7. The type of ground truth used

  • Ground Truth Type: [Information not available in the provided document, but for such a device, it would most certainly be:] "Confirmatory analytical methods, specifically Gas Chromatography/Mass Spectrometry (GC/MS), as explicitly mentioned in the indications for use as the preferred confirmatory method."

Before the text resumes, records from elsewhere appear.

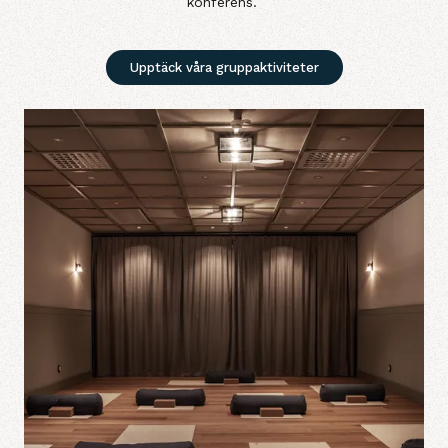
konferens.
Upptäck våra gruppaktiviteter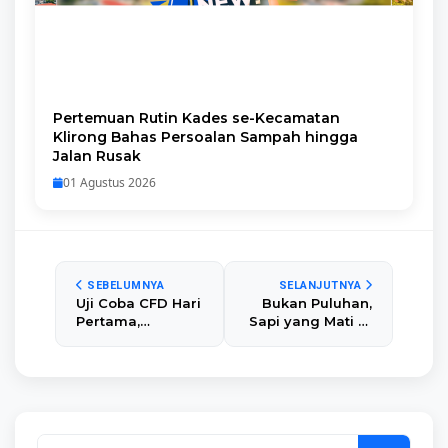
Pertemuan Rutin Kades se-Kecamatan
Klirong Bahas Persoalan Sampah hingga
Jalan Rusak
01 Agustus 2026
SEBELUMNYA
SELANJUTNYA
Uji Coba CFD Hari
Bukan Puluhan,
Pertama,
Sapi yang Mati di
Kawasan Alun-
Kebumen Belum
alun Pancasila
Bisa Disimpulkan
Kebumen Sudah
karena
Bersih PKL
Keracunan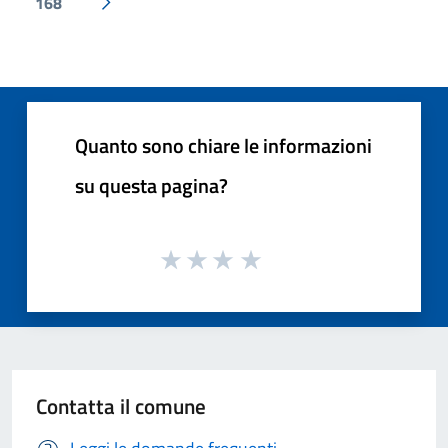
168
Pagina successiva
Quanto sono chiare le informazioni
su questa pagina?
Contatta il comune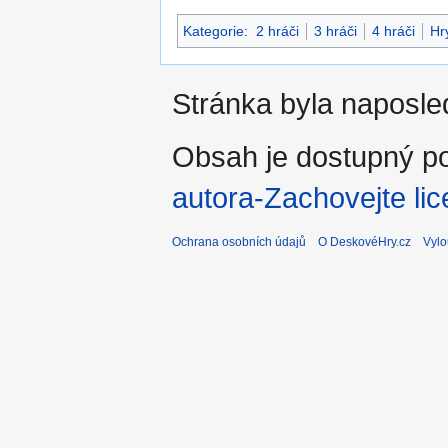
Kategorie
:
2 hráči
3 hráči
4 hráči
Hr
Stránka byla naposled
Obsah je dostupný po
autora-Zachovejte lic
Ochrana osobních údajů
O DeskovéHry.cz
Vylo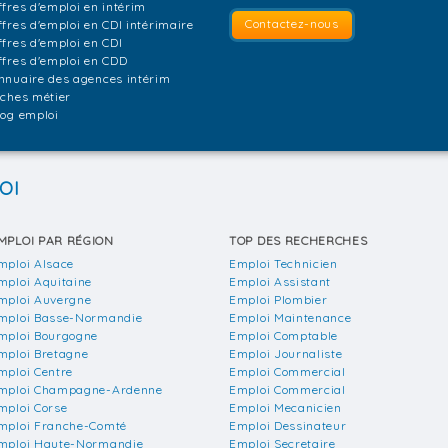
ffres d'emploi en intérim
Contactez-nous
ffres d'emploi en CDI intérimaire
ffres d'emploi en CDI
ffres d'emploi en CDD
nnuaire des agences intérim
iches métier
log emploi
OI
MPLOI PAR RÉGION
TOP DES RECHERCHES
mploi Alsace
Emploi Technicien
mploi Aquitaine
Emploi Assistant
mploi Auvergne
Emploi Plombier
mploi Basse-Normandie
Emploi Maintenance
mploi Bourgogne
Emploi Comptable
mploi Bretagne
Emploi Journaliste
mploi Centre
Emploi Commercial
mploi Champagne-Ardenne
Emploi Commercial
mploi Corse
Emploi Mecanicien
mploi Franche-Comté
Emploi Dessinateur
mploi Haute-Normandie
Emploi Secretaire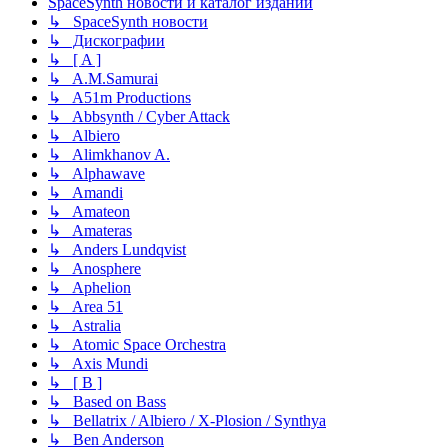
SpaceSynth новости и каталог изданий
↳ SpaceSynth новости
↳ Дискографии
↳ [ A ]
↳ A.M.Samurai
↳ A51m Productions
↳ Abbsynth / Cyber Attack
↳ Albiero
↳ Alimkhanov A.
↳ Alphawave
↳ Amandi
↳ Amateon
↳ Amateras
↳ Anders Lundqvist
↳ Anosphere
↳ Aphelion
↳ Area 51
↳ Astralia
↳ Atomic Space Orchestra
↳ Axis Mundi
↳ [ B ]
↳ Based on Bass
↳ Bellatrix / Albiero / X-Plosion / Synthya
↳ Ben Anderson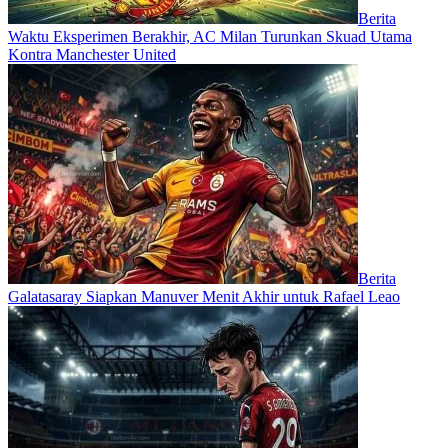
Berita
Waktu Eksperimen Berakhir, AC Milan Turunkan Skuad Utama
Kontra Manchester United
Berita
Galatasaray Siapkan Manuver Menit Akhir untuk Rafael Leao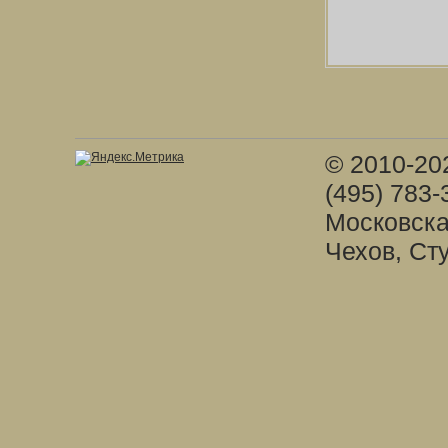
© 2010-20
(495) 783-
Московска
Чехов, Ст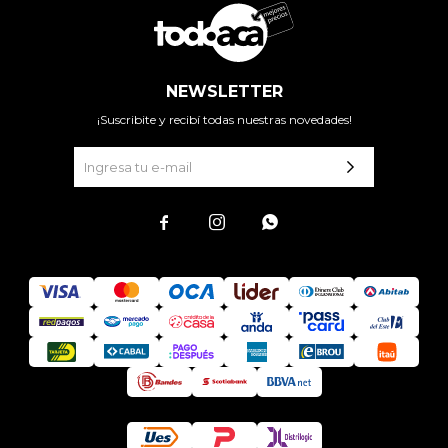
NEWSLETTER
¡Suscribite y recibí todas nuestras novedades!


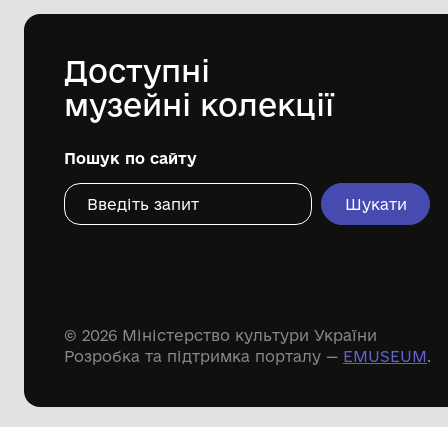
міської ради
29-09-1982
Дивіться ще розді
Речові пам'ятки
Писемні пам'ятки
Меморіальні пам'ятки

8. The sample size for the training set

  • Sample Size (Training Set): [Information not available. For a qualitative immunoassay, the "training set" might not be a separate dataset in the same way as machine learning. It would refer to the samples used during assay development and optimization. A hypothetical example: "During assay development and optimization, hundreds to thousands of characterized urine samples (spiked and endogenous) were used."]

9. How the ground truth for the training set was established

  • Ground Truth Establishment (Training Set): [Information not available. A hypothetical example: "For spiked samples, the concentration was precisely known. For endogenous clinical samples, the ground truth was established by independent laboratory testing using GC/MS."]

§ 862.3250 Cocaine and cocaine metabolite test system.

(a)
Identification. A cocaine and cocaine metabolite test system is a device intended to measure cocaine and a cocaine metabolite (benzoylecgonine) in serum, plasma, and urine. Measurements obtained by this device are used in the diagnosis and treatment of cocaine use or overdose.(b)
Classification. Class II (special controls). A cocaine and cocaine metabolite test system is not exempt if it is intended for any use other than employment or insurance testing or is intended for Federal drug testing programs. The device is exempt from the premarket notification procedures in subpart E of part 807 of this chapter subject to the limitations in § 862.9, provided the test system is intended for employment and insurance testing and includes a statement in the labeling that the device is intended solely for use in employment and insurance testing, and does not include devices intended for Federal drug testing programs (e.g., programs run by the Substance Abuse and Mental Health Services Administration (SAMHSA), the Department of Transportation (DOT), and the U.S. military).